As CFO Dr Luc Schultheiss explained, the Endress+Hauser Group was able to further strengthen its financial power. Equity was increased by three percentage points to over 73%. At the same time the company repaid another 30 million euros in bank loans, reducing liabilities below 10 million euros. Cash and cash equivalents amount to €389m. The exchange rates had hardly any impact on the 2012 financial results.

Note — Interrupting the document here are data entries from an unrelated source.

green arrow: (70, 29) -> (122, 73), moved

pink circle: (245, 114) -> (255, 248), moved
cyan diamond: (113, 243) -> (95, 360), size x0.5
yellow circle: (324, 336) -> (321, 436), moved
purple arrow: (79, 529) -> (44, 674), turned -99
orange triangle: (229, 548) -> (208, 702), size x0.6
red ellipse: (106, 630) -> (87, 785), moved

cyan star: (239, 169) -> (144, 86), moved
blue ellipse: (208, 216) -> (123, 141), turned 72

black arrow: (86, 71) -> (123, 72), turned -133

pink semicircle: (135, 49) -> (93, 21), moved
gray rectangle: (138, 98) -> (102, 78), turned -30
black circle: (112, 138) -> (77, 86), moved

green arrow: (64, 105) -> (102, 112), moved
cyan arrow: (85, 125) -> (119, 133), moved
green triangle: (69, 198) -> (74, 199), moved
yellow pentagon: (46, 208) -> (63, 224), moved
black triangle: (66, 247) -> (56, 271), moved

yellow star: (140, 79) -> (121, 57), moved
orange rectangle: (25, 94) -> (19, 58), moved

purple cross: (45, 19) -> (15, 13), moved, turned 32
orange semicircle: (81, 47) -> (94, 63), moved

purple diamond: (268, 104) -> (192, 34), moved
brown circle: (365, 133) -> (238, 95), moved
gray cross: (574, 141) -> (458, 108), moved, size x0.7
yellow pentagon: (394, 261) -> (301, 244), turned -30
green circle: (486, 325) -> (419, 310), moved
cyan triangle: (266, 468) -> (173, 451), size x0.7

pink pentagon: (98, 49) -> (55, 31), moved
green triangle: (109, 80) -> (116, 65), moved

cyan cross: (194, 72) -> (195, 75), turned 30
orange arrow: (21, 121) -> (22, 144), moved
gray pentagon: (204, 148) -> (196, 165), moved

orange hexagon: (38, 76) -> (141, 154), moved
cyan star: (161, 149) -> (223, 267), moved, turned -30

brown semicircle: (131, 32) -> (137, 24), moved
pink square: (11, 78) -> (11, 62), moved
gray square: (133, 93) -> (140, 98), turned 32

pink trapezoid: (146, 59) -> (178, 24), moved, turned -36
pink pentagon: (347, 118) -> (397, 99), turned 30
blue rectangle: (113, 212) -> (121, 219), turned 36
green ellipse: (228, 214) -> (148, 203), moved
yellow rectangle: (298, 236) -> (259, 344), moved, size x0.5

Ambitious targets for 2013
Endress+Hauser has set itself ambitious targets for 2013. Net sales are expected to grow by 10% to almost €1.9bn. For operating profit and net income, the company expects a moderate decrease. This is where investments in buildings and plants, software and IT of a record-high €160m come to bear, as well as increased expenditure in research and development. 550 additional jobs are to be created by the end of 2013. At present, Michael Ziesemer confirms, figures are slightly "below budget". Whereas sales in China are again showing strong growth, the development on the US market lags behind expectations.
In only eight years Endress+Hauser has more than doubled its net sales. "The opportunities for us have grown, along with the risks," emphasized Klaus Endress. In order to make the company fit for future challenges, sales support has been reorganized at Group level.
"We don’t expect 2013 to be an easy year," stressed Klaus Endress. "The problems which have made our world so insecure and changeable still exist." This was one of the reasons why the change at the top of the company was announced so early. Klaus Endress will move to the Supervisory Board in 2014 where he will succeed Klaus Riemenschneider as president; his successor as CEO will be Matthias Altendorf, currently managing director of the Group’s largest production center in Maulburg, Germany. Klaus Endress said "We have taken significant steps in terms of organization, strategy and personnel to set the course that will lead the company towards a successful future."